Before I start I need to say sorry. I got stressed with school. I also just was at a low. I am 22 and trying to pick my life up. and ereri was the first fandom I really dove into. Like reading and writing. And somethings we love we start to hate. But I shouldn't have dropped my fics. There were fics that made me laugh when I was crying. I hope you guys don't hate me. I kind of got told I'm not working till sales go up so um yeah. free time

...

Four years later

Levi

It has been four of the best and most challenging years of my life. But I was not prepared for this challenge. I need to back track.

When Hanji and I left we moved far away and changed our names. She pulled a few strings and wiped out our past. I had always been cautious enough to not get pictures of myself taken at these events.
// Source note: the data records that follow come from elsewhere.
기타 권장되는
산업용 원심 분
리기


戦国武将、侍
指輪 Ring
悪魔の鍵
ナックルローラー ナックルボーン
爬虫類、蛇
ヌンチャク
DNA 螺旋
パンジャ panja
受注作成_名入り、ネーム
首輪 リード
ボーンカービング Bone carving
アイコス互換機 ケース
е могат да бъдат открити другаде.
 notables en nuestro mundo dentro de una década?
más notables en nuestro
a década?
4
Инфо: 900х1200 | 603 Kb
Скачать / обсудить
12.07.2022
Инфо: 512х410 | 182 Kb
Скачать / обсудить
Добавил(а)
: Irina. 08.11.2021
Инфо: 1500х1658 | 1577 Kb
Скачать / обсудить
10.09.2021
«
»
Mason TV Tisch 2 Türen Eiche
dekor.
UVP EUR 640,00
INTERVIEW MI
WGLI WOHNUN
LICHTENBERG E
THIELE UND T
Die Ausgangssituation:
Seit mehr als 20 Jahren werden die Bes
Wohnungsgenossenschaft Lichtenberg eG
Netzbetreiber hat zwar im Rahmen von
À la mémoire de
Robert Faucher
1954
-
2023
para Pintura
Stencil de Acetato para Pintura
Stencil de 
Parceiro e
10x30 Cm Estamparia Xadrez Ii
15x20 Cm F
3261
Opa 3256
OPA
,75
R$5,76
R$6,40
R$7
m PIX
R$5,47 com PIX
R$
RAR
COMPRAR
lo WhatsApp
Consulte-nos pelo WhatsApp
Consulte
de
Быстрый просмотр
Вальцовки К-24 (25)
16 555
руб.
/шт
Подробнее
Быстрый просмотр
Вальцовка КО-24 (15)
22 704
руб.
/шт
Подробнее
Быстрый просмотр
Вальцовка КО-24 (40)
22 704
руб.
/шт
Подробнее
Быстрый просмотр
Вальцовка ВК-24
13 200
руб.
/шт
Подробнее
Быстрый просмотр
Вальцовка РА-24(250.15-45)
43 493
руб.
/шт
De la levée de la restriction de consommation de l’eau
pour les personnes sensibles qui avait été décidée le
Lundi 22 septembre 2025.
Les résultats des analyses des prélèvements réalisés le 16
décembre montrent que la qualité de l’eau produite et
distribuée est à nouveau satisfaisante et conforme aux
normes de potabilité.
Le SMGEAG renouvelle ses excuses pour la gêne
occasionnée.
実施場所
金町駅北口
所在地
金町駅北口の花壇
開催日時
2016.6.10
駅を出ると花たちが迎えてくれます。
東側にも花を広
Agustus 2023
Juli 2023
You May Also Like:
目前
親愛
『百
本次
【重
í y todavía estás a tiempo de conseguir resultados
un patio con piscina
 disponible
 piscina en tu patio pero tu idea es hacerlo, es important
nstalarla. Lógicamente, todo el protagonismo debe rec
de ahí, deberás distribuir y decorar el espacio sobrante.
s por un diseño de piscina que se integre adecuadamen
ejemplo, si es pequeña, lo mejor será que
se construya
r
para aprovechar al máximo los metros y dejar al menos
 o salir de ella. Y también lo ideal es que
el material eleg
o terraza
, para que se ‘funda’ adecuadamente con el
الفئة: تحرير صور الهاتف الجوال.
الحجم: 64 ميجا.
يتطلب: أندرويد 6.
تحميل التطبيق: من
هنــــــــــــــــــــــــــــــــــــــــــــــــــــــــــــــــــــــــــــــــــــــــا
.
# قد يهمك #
I wasn't stupid.

Ironically enough the guilt of having so many lives on my hands pushed me to school. Hanji and I went to school to become nurses. She decided to dedicate her life to a passion of hers. She never got the chance. Once I let myself feel, the guilt of the lives I destroyed nearly made me insane. I don't expect sympathy for the monster I was. I lied, stole, and terrorized any that disagreed with me. And I paid for it. I lost the only person I had ever loved. I refused to date anyone. And there were many offers. To take out all the aggression I had, I started boxing. It felt amazing getting all of the anger out of me. It also kept me in shape. I'm 36 and still attracting many.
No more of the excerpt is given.